Hier stellt sich die Frage, wie weit die Chefin noch arbeitsfähig ist oder ob sie schon fahrlässig handelt. Und ob das Team so beeinträchtigt ist, dass es zu Angst, Konzentrationsstörungen oder Arbeitsstopp kommt, weil sich alle Gedanken machen, was nun zu tun ist, aber keine sich traut zu handeln etc.
Eventuell suchen Sie eine Suchtberatungsstelle auf, um sich dort Tipps zu holen, wie es weitergehen kann. Natürlich können Sie auch kündigen, wenn Sie es nicht mehr aushalten, aber damit ist der Apotheke nicht geholfen. Auch hier stellt sich wieder die Gewissensfrage: Bin ich verantwortlich oder nicht und wie weit genau?
Haben Sie ein gutes Verhältnis zur Chefin, können Sie natürlich genauso starten wie bei einem Teammitglied. Möglicherweise ist es sinnvoll, den Partner bzw. die Familie der Chefin auf das Problem aufmerksam zu machen. Falls alles nichts hilft, bleibt als Ansprechpartner bei starken Beeinträchtigungen die Apothekerkammer.
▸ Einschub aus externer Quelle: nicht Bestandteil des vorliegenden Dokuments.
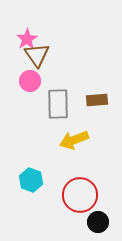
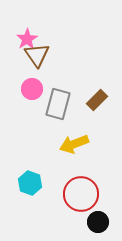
pink circle: moved 2 px right, 8 px down
brown rectangle: rotated 40 degrees counterclockwise
gray rectangle: rotated 16 degrees clockwise
yellow arrow: moved 4 px down
cyan hexagon: moved 1 px left, 3 px down
red circle: moved 1 px right, 1 px up
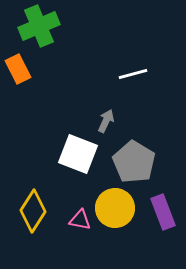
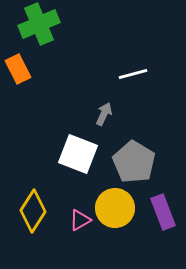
green cross: moved 2 px up
gray arrow: moved 2 px left, 7 px up
pink triangle: rotated 40 degrees counterclockwise
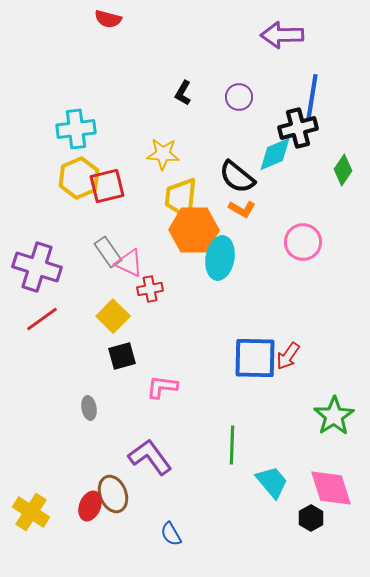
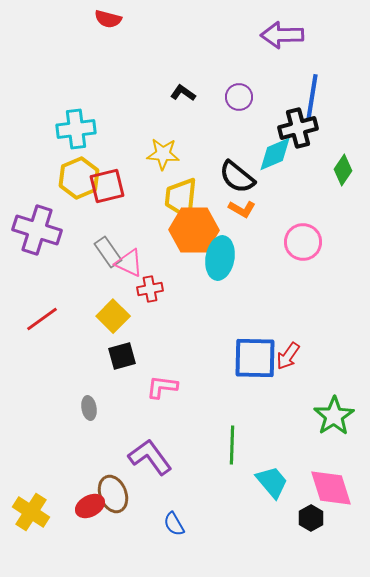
black L-shape: rotated 95 degrees clockwise
purple cross: moved 37 px up
red ellipse: rotated 40 degrees clockwise
blue semicircle: moved 3 px right, 10 px up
Machen Sie sich auch hier klar: Echte Hilfe besteht darin, die Karten auf den Tisch zu legen, statt die Lage zu vertuschen, das Elend zu verlängern, zu vergrößern und die ordnungsgemäße Versorgung der Kunden zu gefährden.
Co-Abhängigkeit
Zu den ca. 8,2 Millionen Menschen, die in Deutschland von verschiedenen Substanzen oder Glücksspiel abhängig sind, kommen ca. zehn Millionen Angehörige dazu, die sich auf die eine oder andere Weise damit auseinandersetzen und reagieren müssen. Dabei ist natürlich auch das Wegschauen eine Reaktion. Und zu den Angehörigen kommen Freunde, Nachbarn und Kollegen dazu: Alle sind potenzielle Helfer oder Verschlimmerer.
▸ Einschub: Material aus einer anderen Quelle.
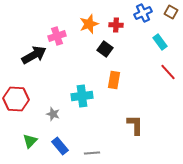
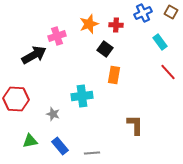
orange rectangle: moved 5 px up
green triangle: rotated 35 degrees clockwise
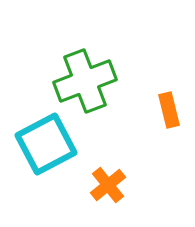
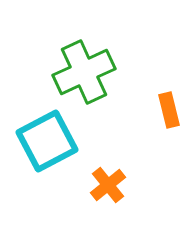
green cross: moved 1 px left, 9 px up; rotated 4 degrees counterclockwise
cyan square: moved 1 px right, 3 px up
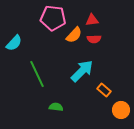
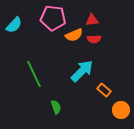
orange semicircle: rotated 24 degrees clockwise
cyan semicircle: moved 18 px up
green line: moved 3 px left
green semicircle: rotated 64 degrees clockwise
Rufen die Angehörigen in der Apotheke an, um die Kollegin krankzumelden, oder verleugnen sie sie am Telefon, wenn Sie dort anrufen, um nach etwas zu fragen? Co-Abhängigkeit bedeutet, dass die nahen Menschen die Erkrankung herunterspielen und den Angehörigen vor anderen in Schutz nehmen. Dadurch treiben sie die Süchtigen in eine Langzeiterkrankung, es besteht keine Veranlassung für diese, aktiv zu werden und sich helfen zu lassen.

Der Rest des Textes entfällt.